Pulmonary Infections Indian Medical PG Question 9: Which of the following conditions characteristically causes bilateral hypertranslucency of lung fields on chest X-ray?
- A. Mcleod syndrome
- B. Poland syndrome
- C. Emphysema (Correct Answer)
- D. Pneumothorax
Pulmonary Infections Explanation: ***Correct: Emphysema***
- **Emphysema** causes destruction of alveolar walls, leading to enlarged air spaces and **air trapping**, making both lungs appear hypertranslucent on X-ray
- This **bilateral hypertranslucency** is due to reduced lung tissue density, decreased vascular markings, and increased air volume
- Classic radiographic features include flattened diaphragms, increased retrosternal space, and hyperlucent lung fields
*Incorrect: Mcleod syndrome*
- Also known as **Swyer–James–MacLeod syndrome**, this condition causes **unilateral** lung or lobe hyperlucency due to post-infectious obliterative bronchiolitis
- The key differentiating feature is that it's **unilateral**, whereas the question asks for bilateral hypertranslucency
- Affected lung shows air trapping on expiratory films
*Incorrect: Pneumothorax*
- A **pneumothorax** presents as a **unilateral** or focal hypertranslucent area due to air in the pleural space
- Characterized by **absence of lung markings** beyond the visceral pleural line and associated lung collapse
- This is a pleural space abnormality, not a bilateral parenchymal lung disease
*Incorrect: Poland syndrome*
- **Poland syndrome** is a congenital condition with absence or underdevelopment of the pectoralis major muscle
- Can lead to **unilateral** apparent hyperlucency on the affected side due to missing chest wall muscle
- This is a **chest wall anomaly**, not a parenchymal lung disease causing bilateral hypertranslucency
Pulmonary Infections Indian Medical PG Question 10: Identify the most likely diagnosis based on the chest X-ray findings in a patient with low-grade fever.
- A. ILD
- B. Bronchopneumonia
- C. Miliary TB (Correct Answer)
- D. Consolidation
Pulmonary Infections Explanation: ***Miliary TB***
- The chest X-ray shows diffuse, small, uniformly distributed nodular opacities (2-3 mm in diameter) bilaterally, characteristic of "**millet seed**" pattern seen in **miliary tuberculosis**.

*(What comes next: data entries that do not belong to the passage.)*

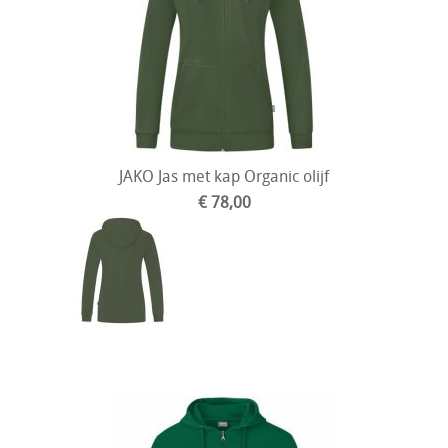
JAKO Jas met kap Organic olijf
€ 78,00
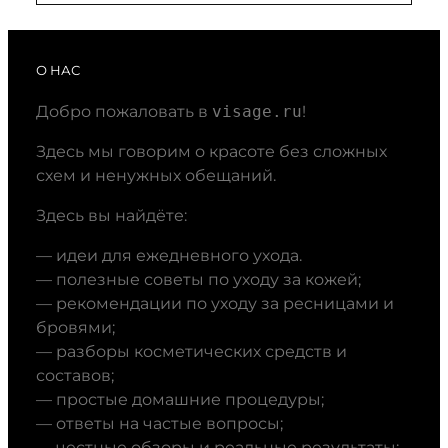
О НАС
Добро пожаловать в
visage.ru
!
Здесь мы говорим о красоте без сложных
схем и ненужных обещаний.
Здесь вы найдёте:
— идеи для ежедневного ухода.
— полезные советы по уходу за кожей;
— рекомендации по уходу за ресницами и
бровями;
— разборы косметических средств и
составов;
— простые домашние процедуры;
— ответы на частые вопросы;
— честные обзоры и реальные результаты;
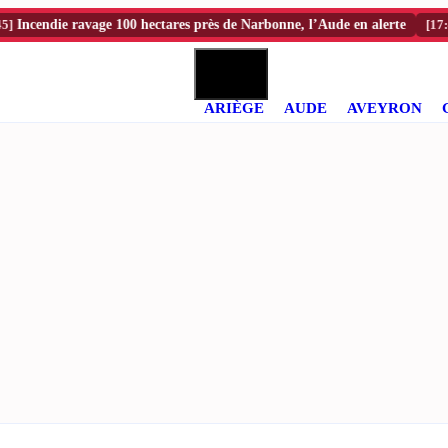
ndie ravage 100 hectares près de Narbonne, l’Aude en alerte
[17:40]
Inc
ARIÈGE
AUDE
AVEYRON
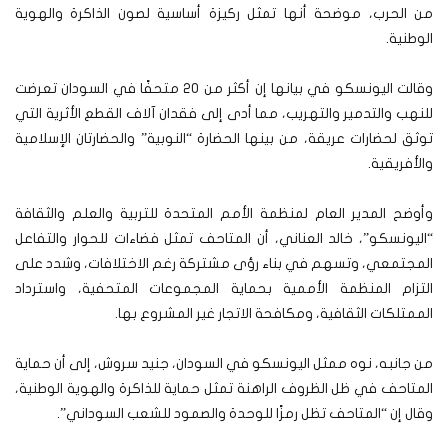
من الحرب، موضحة أنها تمثل ركيزة أساسية لصون الذاكرة والهوية
الوطنية.
وقالت اليونسكو في بيانها إن أكثر من 20 متحفًا في السودان تعرضت
للنهب والتدمير والتهريب، مما أدى إلى فقدان آلاف القطع الأثرية التي
توثق لحضارات عريقة، من بينها الحضارة “النوبية” والحضارتان الإسلامية
والأفريقية.
وأوضح المدير العام لمنظمة الأمم المتحدة للتربية والعلم والثقافة
“اليونسكو”، خالد العناني، أن المتاحف تمثل فضاءات للحوار والتفاعل
المجتمعي، وتسهم في بناء رؤى مشتركة رغم الاختلافات، وشدد على
التزام المنظمة الأممية بحماية المجموعات المتحفية، واسترداد
الممتلكات الثقافية، ومكافحة الاتجار غير المشروع بها.
من جانبه، نوه ممثل اليونسكو في السودان، جنيد سروش، إلى أن حماية
المتاحف في ظل الظروف الراهنة تمثل حماية للذاكرة والهوية الوطنية،
وقال إن “المتاحف تظل رمزًا للوحدة والصمود للشعب السوداني”.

- This pattern results from the hematogenous spread of *Mycobacterium tuberculosis* throughout the lungs, often presenting with **low-grade fever** and constitutional symptoms.
*ILD*
- **Interstitial lung disease (ILD)** typically shows reticular, nodular, or ground-glass opacities, sometimes with honeycombing, but the pattern is usually more heterogeneous and often basal or peripheral, unlike the uniform fine nodularity seen here.

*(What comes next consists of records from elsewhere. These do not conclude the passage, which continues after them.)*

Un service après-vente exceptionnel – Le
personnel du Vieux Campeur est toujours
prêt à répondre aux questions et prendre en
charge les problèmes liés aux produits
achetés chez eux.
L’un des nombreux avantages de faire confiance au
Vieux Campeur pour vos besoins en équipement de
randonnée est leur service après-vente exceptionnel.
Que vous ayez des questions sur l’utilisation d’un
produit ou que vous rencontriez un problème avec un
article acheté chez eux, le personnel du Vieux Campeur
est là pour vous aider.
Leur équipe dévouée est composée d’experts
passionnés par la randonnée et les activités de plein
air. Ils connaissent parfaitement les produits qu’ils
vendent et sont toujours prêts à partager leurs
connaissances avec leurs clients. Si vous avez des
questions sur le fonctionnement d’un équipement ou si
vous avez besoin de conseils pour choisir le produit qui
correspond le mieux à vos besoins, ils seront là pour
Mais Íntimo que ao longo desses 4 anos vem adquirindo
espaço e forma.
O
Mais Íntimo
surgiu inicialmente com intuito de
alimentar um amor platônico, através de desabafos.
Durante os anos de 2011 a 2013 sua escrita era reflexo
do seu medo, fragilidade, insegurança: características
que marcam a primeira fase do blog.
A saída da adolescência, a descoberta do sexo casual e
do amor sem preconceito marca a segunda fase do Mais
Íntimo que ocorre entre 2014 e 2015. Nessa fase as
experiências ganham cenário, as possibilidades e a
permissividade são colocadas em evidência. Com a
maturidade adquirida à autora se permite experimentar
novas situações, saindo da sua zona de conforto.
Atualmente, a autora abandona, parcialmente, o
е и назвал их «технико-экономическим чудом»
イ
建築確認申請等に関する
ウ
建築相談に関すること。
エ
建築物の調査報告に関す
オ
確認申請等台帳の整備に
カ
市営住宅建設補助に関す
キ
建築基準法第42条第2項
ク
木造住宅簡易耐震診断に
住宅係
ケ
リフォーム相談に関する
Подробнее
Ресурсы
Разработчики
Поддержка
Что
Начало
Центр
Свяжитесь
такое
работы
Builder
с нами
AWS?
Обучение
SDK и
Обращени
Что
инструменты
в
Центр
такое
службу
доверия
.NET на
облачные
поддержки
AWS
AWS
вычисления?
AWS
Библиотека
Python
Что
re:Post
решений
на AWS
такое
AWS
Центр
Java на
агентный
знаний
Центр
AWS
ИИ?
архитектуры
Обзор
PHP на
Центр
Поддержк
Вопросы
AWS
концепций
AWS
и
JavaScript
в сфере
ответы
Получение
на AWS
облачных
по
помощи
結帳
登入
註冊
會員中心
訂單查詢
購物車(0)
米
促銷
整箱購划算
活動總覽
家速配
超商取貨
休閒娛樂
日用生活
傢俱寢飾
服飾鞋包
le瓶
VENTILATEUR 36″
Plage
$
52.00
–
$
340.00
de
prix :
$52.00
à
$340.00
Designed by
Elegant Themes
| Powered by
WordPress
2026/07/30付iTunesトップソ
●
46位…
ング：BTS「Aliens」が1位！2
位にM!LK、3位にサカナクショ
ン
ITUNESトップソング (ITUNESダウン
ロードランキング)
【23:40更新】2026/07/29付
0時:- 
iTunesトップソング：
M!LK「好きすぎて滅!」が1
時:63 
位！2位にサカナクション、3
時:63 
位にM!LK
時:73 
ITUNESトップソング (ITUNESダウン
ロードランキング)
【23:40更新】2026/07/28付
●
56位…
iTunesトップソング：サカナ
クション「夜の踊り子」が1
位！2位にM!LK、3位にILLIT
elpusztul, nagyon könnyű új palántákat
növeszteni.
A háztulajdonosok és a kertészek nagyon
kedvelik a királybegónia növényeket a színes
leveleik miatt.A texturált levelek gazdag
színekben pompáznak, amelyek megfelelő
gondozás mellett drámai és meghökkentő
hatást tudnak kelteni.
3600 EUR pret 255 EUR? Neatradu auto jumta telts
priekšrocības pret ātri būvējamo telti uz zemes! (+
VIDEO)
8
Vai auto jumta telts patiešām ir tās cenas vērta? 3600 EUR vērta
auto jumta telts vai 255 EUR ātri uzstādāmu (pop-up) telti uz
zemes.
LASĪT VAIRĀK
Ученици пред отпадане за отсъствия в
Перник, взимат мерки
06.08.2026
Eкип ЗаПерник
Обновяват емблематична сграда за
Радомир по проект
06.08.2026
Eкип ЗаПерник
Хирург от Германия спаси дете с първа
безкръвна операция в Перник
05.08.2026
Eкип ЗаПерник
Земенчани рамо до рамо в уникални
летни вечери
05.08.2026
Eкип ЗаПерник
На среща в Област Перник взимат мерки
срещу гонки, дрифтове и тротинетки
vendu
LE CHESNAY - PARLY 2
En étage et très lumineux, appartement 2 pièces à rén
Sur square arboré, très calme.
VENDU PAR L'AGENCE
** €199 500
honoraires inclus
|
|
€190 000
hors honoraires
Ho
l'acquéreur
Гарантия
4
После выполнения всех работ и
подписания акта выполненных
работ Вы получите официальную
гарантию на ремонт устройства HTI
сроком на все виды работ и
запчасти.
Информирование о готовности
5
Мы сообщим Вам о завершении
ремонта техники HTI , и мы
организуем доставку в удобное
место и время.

- While some ILDs can present with diffuse nodular patterns, the clinical context of **fever** and the classic "millet seed" appearance are more indicative of miliary TB.
*Bronchopneumonia*
- **Bronchopneumonia** presents as patchy, often ill-defined, multifocal areas of opacification or consolidation, usually distributed around the bronchi.
- It does not typically cause the fine, diffuse, and uniform nodular pattern seen in this image, which represents widespread interstitial or alveolar involvement rather than primarily bronchial inflammation.
*Consolidation*
- **Consolidation** appears as a homogeneous opacification that obliterates vessels and airway walls, often with air bronchograms, typically confined to a lobe or segment.
- The image shows diffuse nodular infiltrates rather than large, confluent areas of homogeneous opacification, making isolated consolidation an unlikely primary description.